What you return must be the lines of the data that hold the word "beijing".

**** Excerpted records

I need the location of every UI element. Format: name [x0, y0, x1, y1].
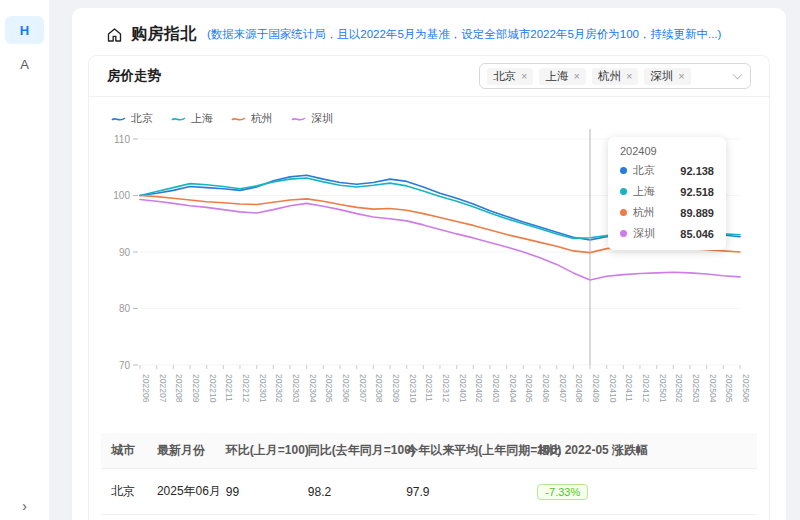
svg-text:202411: 202411: [624, 374, 634, 402]
legend-item-hangzhou[interactable]: 杭州: [231, 111, 273, 126]
main-area: 购房指北 (数据来源于国家统计局，且以2022年5月为基准，设定全部城市2022…: [49, 0, 800, 520]
content-card: 购房指北 (数据来源于国家统计局，且以2022年5月为基准，设定全部城市2022…: [72, 8, 786, 520]
city-tag-beijing[interactable]: 北京 ×: [487, 68, 533, 85]
cell-month: 2025年06月: [147, 469, 216, 515]
sidebar-item-home[interactable]: H: [5, 16, 44, 44]
legend-label: 杭州: [251, 111, 273, 126]
svg-text:202502: 202502: [674, 374, 684, 403]
cell-yoy: 98.2: [298, 469, 396, 515]
sidebar-item-about[interactable]: A: [5, 50, 44, 78]
header-yoy: 同比(去年同月=100): [298, 433, 396, 469]
tooltip-row: 上海 92.518: [620, 184, 714, 199]
svg-text:202206: 202206: [141, 374, 151, 403]
city-tag-label: 北京: [493, 69, 516, 84]
svg-text:90: 90: [119, 247, 131, 258]
svg-text:202209: 202209: [191, 374, 201, 403]
svg-text:80: 80: [119, 303, 131, 314]
header-mom: 环比(上月=100): [216, 433, 298, 469]
trend-panel-header: 房价走势 北京 × 上海 × 杭州 × 深圳: [89, 56, 769, 97]
tooltip-value: 92.138: [680, 165, 714, 177]
city-tag-label: 杭州: [598, 69, 621, 84]
tooltip-city: 杭州: [633, 205, 655, 220]
svg-text:202505: 202505: [724, 374, 734, 403]
svg-text:202207: 202207: [158, 374, 168, 403]
header-latest-month: 最新月份: [147, 433, 216, 469]
svg-text:70: 70: [119, 360, 131, 371]
cell-yoy: 98.7: [298, 515, 396, 520]
chevron-down-icon[interactable]: [733, 70, 743, 80]
price-trend-chart: 北京 上海 杭州 深圳 708090100110202206: [89, 97, 769, 427]
svg-text:202301: 202301: [258, 374, 268, 403]
svg-text:202504: 202504: [708, 374, 718, 403]
svg-text:202402: 202402: [474, 374, 484, 403]
svg-text:202503: 202503: [691, 374, 701, 403]
city-stats-table: 城市 最新月份 环比(上月=100) 同比(去年同月=100) 今年以来平均(上…: [101, 433, 757, 520]
svg-text:202308: 202308: [374, 374, 384, 403]
svg-text:202310: 202310: [408, 374, 418, 403]
city-tag-shenzhen[interactable]: 深圳 ×: [644, 68, 690, 85]
cell-city: 上海: [101, 515, 147, 520]
svg-text:202412: 202412: [641, 374, 651, 403]
legend-item-shenzhen[interactable]: 深圳: [291, 111, 333, 126]
remove-tag-icon[interactable]: ×: [521, 71, 527, 82]
svg-text:202403: 202403: [491, 374, 501, 403]
svg-text:202407: 202407: [558, 374, 568, 403]
svg-text:202303: 202303: [291, 374, 301, 403]
cell-ytd-avg: 97.9: [396, 469, 527, 515]
trend-panel-title: 房价走势: [107, 67, 161, 85]
svg-text:202212: 202212: [241, 374, 251, 403]
svg-text:202406: 202406: [541, 374, 551, 403]
svg-text:202410: 202410: [608, 374, 618, 403]
tooltip-city: 北京: [633, 163, 655, 178]
remove-tag-icon[interactable]: ×: [678, 71, 684, 82]
cell-city: 北京: [101, 469, 147, 515]
change-badge: -7.33%: [537, 484, 588, 500]
line-marker-icon: [231, 115, 246, 123]
svg-text:202409: 202409: [591, 374, 601, 403]
header-change: 相比 2022-05 涨跌幅: [527, 433, 757, 469]
svg-text:202211: 202211: [224, 374, 234, 402]
svg-text:202506: 202506: [741, 374, 751, 403]
series-dot-icon: [620, 209, 627, 216]
legend-item-beijing[interactable]: 北京: [111, 111, 153, 126]
legend-item-shanghai[interactable]: 上海: [171, 111, 213, 126]
svg-text:202312: 202312: [441, 374, 451, 403]
city-tag-shanghai[interactable]: 上海 ×: [539, 68, 585, 85]
city-tag-hangzhou[interactable]: 杭州 ×: [592, 68, 638, 85]
header-ytd-avg: 今年以来平均(上年同期=100): [396, 433, 527, 469]
line-marker-icon: [171, 115, 186, 123]
sidebar-collapse-icon[interactable]: ›: [0, 498, 49, 514]
remove-tag-icon[interactable]: ×: [573, 71, 579, 82]
svg-text:202501: 202501: [658, 374, 668, 403]
line-marker-icon: [291, 115, 306, 123]
tooltip-city: 上海: [633, 184, 655, 199]
cell-month: 2025年06月: [147, 515, 216, 520]
legend-label: 上海: [191, 111, 213, 126]
tooltip-row: 杭州 89.889: [620, 205, 714, 220]
tooltip-value: 92.518: [680, 186, 714, 198]
line-marker-icon: [111, 115, 126, 123]
svg-text:202307: 202307: [358, 374, 368, 403]
legend-label: 北京: [131, 111, 153, 126]
remove-tag-icon[interactable]: ×: [626, 71, 632, 82]
page-subtitle: (数据来源于国家统计局，且以2022年5月为基准，设定全部城市2022年5月房价…: [207, 27, 721, 42]
svg-text:110: 110: [114, 134, 130, 145]
chart-legend: 北京 上海 杭州 深圳: [111, 111, 333, 126]
svg-text:202405: 202405: [524, 374, 534, 403]
svg-text:202401: 202401: [458, 374, 468, 403]
tooltip-row: 深圳 85.046: [620, 226, 714, 241]
tooltip-value: 85.046: [680, 228, 714, 240]
city-tag-label: 上海: [545, 69, 568, 84]
chart-tooltip: 202409 北京 92.138 上海 92.518 杭州 89.8: [608, 137, 726, 250]
series-dot-icon: [620, 230, 627, 237]
table-row-beijing: 北京 2025年06月 99 98.2 97.9 -7.33%: [101, 469, 757, 515]
tooltip-value: 89.889: [680, 207, 714, 219]
city-multiselect[interactable]: 北京 × 上海 × 杭州 × 深圳 ×: [479, 63, 751, 89]
page-title: 购房指北: [131, 24, 197, 45]
svg-text:202408: 202408: [574, 374, 584, 403]
svg-text:202210: 202210: [208, 374, 218, 403]
svg-text:202304: 202304: [308, 374, 318, 403]
series-dot-icon: [620, 167, 627, 174]
svg-text:202306: 202306: [341, 374, 351, 403]
svg-text:202311: 202311: [424, 374, 434, 402]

********

# [Solved problem]
city-tag-beijing[interactable]: 北京 ×: [487, 68, 533, 85]
legend-item-beijing[interactable]: 北京: [111, 111, 153, 126]
table-row-beijing: 北京 2025年06月 99 98.2 97.9 -7.33%: [101, 469, 757, 515]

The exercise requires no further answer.